Meanwhile, this low season, someone struggles to survive ... Zombies, run! It is important to stay fit, physically and mentally, during these dark times.
This is not just about me getting that much-needed daily exercise amidst the chaos. This is also to keep my brain and emotional health in tip-top shape. Now I can enjoy nature, technology, music, and physical activity all at the same time - thanks to this app! Besides, who doesn't like Zombies? They can be fun too. Now I have something to write about. I look forward to my next beach trip, to look for supplies to survive this Zombie season. It's time to evade the undead in my brain.
I learned about this cool app from a Steemian. I've been wanting to try this game but I just couldn't find the time. Now that I'm back on Steemit, I am feeling creative again. Just when I thought I could take it easy under the fiery sky. There's nothing cooler than evading zombies at dusk.
I'm not really a running person or whatever you call it. In fact, I hate running because it's tiring and unenjoyable. I guess I'm just a pretty lazy person when it comes to exercising. It's not that I need to lose weight or something, as I said, this is also for my mental well being. We all know that physical activity releases all the feel-good chemicals. My newfound hobby gives me something to look forward to or achieve daily. A good routine this low season will keep me motivated.

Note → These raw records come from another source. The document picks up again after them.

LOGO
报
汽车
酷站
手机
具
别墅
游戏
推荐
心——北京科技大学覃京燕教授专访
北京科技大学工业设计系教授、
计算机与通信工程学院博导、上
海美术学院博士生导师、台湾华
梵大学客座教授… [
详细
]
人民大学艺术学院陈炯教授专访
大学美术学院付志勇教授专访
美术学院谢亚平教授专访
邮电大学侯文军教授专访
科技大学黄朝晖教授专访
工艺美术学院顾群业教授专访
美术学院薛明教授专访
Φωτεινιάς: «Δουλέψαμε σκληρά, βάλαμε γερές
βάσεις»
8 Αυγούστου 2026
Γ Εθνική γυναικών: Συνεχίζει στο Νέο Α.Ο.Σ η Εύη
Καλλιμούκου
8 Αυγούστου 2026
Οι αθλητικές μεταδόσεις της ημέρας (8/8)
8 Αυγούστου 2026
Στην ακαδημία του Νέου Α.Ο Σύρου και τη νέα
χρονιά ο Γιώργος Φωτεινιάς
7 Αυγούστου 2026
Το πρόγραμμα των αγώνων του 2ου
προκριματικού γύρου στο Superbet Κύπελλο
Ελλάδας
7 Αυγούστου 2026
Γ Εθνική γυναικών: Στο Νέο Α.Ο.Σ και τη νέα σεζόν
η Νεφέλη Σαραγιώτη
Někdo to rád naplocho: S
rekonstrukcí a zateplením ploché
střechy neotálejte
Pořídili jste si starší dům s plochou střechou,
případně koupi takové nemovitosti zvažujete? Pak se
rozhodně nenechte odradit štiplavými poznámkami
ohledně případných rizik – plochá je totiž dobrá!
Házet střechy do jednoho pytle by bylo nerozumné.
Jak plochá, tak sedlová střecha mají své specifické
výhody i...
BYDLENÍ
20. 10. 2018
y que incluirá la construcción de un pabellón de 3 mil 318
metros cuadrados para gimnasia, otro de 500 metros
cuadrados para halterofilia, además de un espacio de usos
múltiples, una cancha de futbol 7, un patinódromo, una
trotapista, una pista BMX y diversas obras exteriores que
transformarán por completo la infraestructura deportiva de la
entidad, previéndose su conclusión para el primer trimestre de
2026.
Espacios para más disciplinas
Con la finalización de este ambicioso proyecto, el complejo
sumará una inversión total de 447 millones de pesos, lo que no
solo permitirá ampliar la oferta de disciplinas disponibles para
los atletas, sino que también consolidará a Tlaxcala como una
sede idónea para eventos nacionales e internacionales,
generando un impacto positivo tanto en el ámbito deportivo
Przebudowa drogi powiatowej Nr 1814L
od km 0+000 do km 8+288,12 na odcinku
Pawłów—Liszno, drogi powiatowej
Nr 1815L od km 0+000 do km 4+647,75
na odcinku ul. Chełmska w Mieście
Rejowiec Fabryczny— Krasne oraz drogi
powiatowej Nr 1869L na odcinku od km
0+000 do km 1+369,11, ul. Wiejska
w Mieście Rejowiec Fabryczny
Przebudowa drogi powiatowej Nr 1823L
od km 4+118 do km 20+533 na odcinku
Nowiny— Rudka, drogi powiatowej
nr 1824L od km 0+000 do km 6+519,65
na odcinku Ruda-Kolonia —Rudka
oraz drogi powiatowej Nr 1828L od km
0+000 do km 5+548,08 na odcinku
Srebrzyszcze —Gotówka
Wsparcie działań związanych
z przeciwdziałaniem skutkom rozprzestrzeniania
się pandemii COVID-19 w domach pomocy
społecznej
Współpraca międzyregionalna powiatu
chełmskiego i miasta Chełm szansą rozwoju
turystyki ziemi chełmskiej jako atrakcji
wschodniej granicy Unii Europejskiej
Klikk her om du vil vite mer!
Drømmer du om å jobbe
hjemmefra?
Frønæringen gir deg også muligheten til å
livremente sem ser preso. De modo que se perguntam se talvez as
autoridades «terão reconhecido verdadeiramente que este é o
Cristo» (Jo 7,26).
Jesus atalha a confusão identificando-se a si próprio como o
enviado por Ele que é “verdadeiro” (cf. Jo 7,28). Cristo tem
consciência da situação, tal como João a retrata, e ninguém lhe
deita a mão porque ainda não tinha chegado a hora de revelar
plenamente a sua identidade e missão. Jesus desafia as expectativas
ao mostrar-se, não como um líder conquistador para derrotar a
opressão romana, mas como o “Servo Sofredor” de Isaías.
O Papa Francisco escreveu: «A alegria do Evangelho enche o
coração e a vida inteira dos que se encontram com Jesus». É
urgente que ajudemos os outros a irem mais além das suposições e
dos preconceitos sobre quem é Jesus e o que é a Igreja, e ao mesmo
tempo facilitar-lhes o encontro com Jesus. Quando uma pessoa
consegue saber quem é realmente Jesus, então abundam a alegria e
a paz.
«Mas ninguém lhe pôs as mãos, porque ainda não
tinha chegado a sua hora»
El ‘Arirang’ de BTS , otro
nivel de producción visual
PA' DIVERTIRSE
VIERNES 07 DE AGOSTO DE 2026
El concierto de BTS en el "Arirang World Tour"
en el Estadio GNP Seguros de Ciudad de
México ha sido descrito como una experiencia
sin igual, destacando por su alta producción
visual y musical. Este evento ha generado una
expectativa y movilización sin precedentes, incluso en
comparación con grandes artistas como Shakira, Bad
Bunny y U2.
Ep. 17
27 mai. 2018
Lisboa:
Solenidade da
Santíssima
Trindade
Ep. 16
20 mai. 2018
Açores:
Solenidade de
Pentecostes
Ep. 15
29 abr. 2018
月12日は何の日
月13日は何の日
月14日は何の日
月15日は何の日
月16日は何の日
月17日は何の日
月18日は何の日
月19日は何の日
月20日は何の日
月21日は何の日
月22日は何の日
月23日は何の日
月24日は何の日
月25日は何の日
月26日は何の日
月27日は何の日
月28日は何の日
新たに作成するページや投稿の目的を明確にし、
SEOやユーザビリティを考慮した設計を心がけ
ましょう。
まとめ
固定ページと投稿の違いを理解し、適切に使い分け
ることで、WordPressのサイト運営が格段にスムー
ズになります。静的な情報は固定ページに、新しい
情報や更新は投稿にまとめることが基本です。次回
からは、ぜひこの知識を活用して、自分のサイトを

This is the stats, for starters, or for someone who hates running. I hope to stay consistent and finish what I've started. Because I know myself very well, I tend to give up on something when I don't like it anymore. This is a test.
I admit that I cheated here a bit, okay but not really. I ran then switched to fast walking when I got tired. I only started running again when there were zombies to evade. Because I had something to run away from, there was a reason. So, I walked, ran and walked. After 3km, I began imagining things. I started talking to myself, but hey, I'm not on drugs by the way. I'm just a naturally high person, even writing about my zombie experience at the beach makes me feel high enough.
Was it the zombies or the sandflies chasing after me? I noticed the massive emptiness and sprawling twisted-looking trees. Zombies were hiding. In my head. Zombies were looking at me. I walked fast while listening to my guide. I don't have any Zombie survival skills. I am learning and this is just the beginning.
I love Zombies, I wish they are real. They give me a purpose. Something to write about daily. Tomorrow, I am going to another beach 15 km from where I am to look for more supplies. To survive.